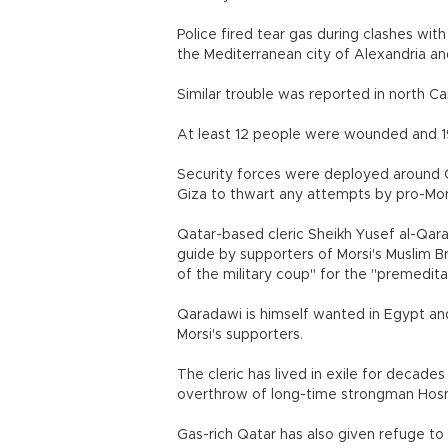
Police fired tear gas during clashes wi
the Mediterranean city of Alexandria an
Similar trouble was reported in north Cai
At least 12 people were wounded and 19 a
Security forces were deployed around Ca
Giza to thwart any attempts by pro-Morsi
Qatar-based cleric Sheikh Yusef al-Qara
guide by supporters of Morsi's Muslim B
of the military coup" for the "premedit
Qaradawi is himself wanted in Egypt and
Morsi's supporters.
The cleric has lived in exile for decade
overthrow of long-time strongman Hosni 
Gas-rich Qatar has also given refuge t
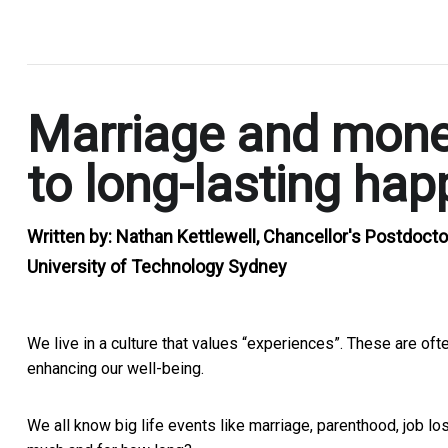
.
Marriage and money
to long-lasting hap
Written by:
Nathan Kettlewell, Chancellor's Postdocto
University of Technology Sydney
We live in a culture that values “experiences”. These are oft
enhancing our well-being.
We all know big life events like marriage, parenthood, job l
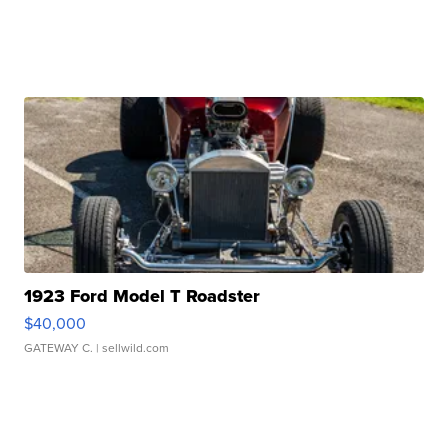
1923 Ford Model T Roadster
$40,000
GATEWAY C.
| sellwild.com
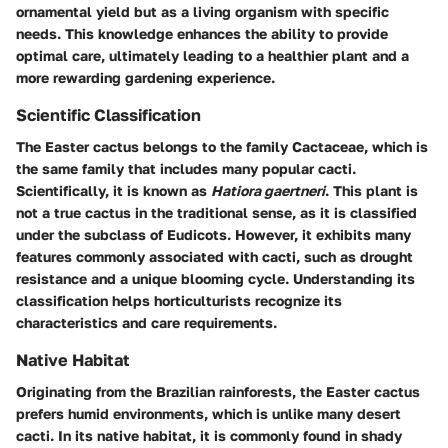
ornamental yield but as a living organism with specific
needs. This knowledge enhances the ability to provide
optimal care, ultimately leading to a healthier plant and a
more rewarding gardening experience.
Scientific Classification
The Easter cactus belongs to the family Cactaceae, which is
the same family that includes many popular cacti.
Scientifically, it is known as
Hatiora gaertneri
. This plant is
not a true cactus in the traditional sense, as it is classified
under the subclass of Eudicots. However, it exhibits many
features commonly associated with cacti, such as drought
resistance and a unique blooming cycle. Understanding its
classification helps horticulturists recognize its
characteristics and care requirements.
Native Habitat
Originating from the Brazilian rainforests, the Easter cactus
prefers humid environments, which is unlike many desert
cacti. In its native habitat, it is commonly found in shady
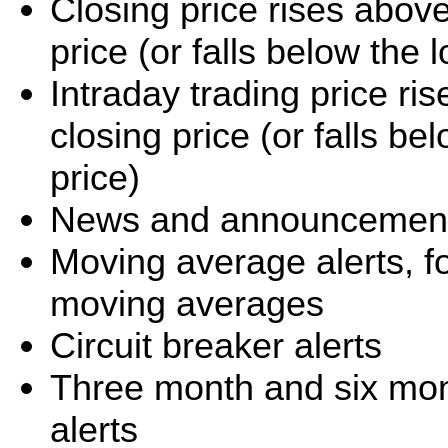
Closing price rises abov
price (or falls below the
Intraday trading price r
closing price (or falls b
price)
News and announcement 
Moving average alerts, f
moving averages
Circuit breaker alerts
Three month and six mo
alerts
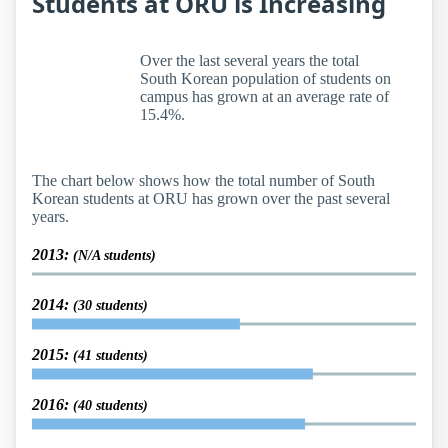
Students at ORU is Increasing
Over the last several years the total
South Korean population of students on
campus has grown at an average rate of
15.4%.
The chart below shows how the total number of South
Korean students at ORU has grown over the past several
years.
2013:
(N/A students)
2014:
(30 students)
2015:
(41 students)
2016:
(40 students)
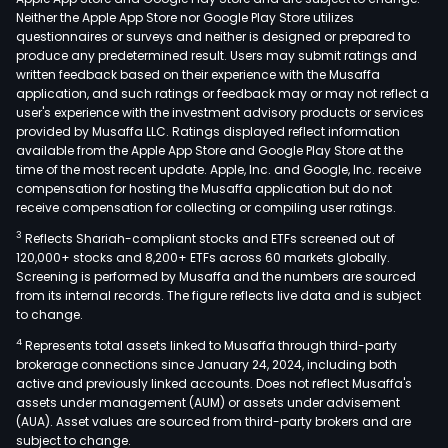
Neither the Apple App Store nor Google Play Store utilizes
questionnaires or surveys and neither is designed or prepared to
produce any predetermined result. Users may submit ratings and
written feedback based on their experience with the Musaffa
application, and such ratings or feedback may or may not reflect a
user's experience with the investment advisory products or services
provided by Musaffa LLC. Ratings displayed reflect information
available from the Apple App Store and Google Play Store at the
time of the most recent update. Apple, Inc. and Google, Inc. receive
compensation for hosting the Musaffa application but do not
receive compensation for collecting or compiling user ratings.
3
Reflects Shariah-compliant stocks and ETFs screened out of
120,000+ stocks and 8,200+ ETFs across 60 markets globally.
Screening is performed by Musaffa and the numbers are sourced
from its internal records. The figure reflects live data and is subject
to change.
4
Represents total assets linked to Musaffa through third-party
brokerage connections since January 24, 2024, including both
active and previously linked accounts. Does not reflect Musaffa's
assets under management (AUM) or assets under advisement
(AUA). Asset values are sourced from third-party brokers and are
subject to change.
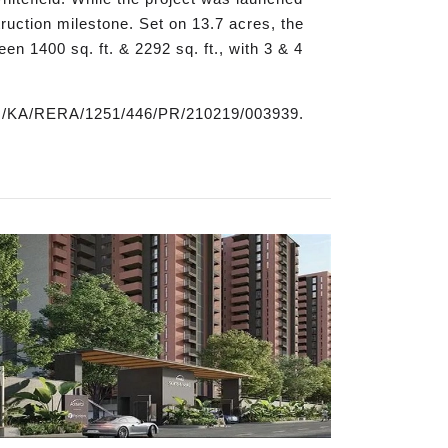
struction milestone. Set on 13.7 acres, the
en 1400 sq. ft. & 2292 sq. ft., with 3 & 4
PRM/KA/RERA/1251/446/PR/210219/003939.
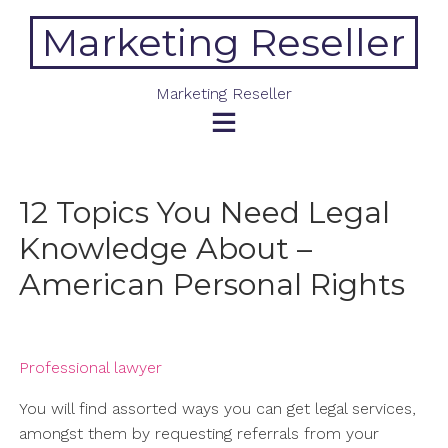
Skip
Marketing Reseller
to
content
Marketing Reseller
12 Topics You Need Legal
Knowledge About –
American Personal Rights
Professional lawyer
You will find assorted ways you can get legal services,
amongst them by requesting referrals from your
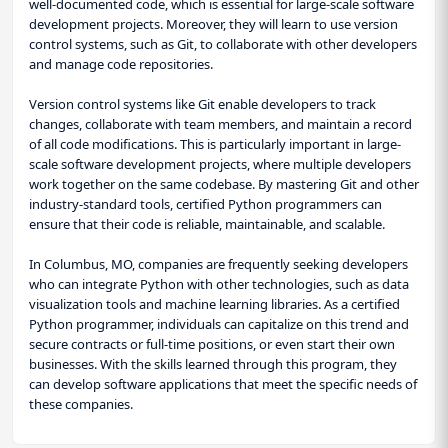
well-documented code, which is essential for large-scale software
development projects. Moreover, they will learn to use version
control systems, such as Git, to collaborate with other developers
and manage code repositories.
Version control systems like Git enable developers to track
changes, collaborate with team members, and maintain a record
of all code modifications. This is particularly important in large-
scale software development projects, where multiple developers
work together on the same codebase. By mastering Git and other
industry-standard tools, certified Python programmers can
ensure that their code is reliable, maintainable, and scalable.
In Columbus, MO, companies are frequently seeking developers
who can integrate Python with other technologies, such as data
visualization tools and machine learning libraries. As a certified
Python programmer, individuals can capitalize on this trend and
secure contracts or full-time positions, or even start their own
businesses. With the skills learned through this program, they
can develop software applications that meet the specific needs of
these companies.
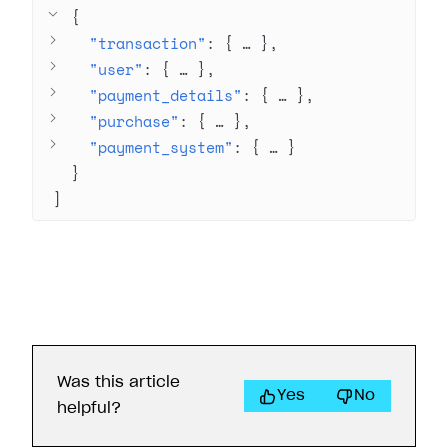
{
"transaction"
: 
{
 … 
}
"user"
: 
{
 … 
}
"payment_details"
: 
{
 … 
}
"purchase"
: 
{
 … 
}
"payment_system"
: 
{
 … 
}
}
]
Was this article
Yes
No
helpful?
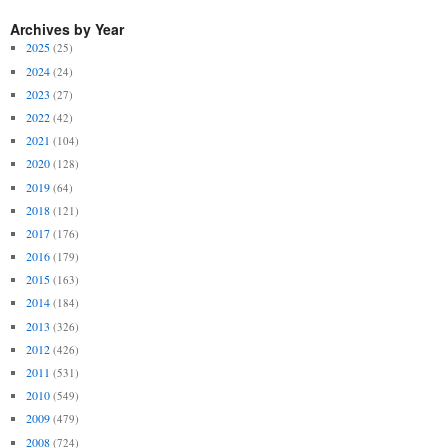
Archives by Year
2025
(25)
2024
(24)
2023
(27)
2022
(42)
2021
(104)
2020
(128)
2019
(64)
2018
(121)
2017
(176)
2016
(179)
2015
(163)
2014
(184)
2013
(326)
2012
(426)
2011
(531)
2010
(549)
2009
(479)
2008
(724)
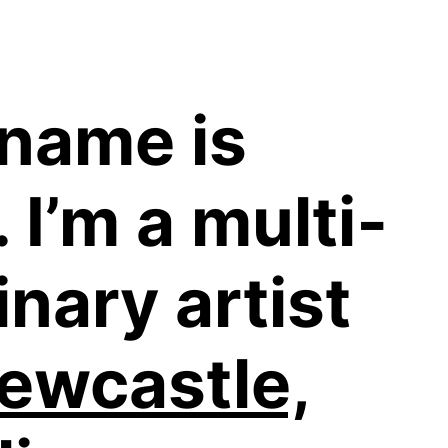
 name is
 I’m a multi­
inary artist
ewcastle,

* * *

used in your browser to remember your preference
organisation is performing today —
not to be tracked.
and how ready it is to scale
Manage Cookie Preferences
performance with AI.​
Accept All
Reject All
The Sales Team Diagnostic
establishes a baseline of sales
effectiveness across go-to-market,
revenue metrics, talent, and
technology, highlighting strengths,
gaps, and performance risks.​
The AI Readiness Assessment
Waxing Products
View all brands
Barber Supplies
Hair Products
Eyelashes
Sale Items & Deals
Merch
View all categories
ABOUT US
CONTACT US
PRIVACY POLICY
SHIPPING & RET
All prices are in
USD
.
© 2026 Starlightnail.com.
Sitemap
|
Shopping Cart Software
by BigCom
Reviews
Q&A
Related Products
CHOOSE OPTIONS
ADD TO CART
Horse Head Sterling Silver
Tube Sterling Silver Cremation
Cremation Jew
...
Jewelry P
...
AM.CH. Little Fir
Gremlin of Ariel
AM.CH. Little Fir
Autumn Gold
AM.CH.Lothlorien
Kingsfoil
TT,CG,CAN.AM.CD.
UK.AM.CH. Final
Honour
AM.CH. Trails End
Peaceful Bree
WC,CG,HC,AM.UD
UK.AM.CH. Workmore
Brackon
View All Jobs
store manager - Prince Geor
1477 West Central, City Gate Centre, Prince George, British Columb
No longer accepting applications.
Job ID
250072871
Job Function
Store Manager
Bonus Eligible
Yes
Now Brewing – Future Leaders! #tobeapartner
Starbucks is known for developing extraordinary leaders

### WHAT THE EXERCISE ASKS
Copy, exactly and only, the lines above that begin with the one containing "ornamental yield but" and finish with the one containing "features commonly associated".

### TASK SOLUTION
ornamental yield but as a living organism with specific
needs. This knowledge enhances the ability to provide
optimal care, ultimately leading to a healthier plant and a
more rewarding gardening experience.
Scientific Classification
The Easter cactus belongs to the family Cactaceae, which is
the same family that includes many popular cacti.
Scientifically, it is known as
Hatiora gaertneri
. This plant is
not a true cactus in the traditional sense, as it is classified
under the subclass of Eudicots. However, it exhibits many
features commonly associated with cacti, such as drought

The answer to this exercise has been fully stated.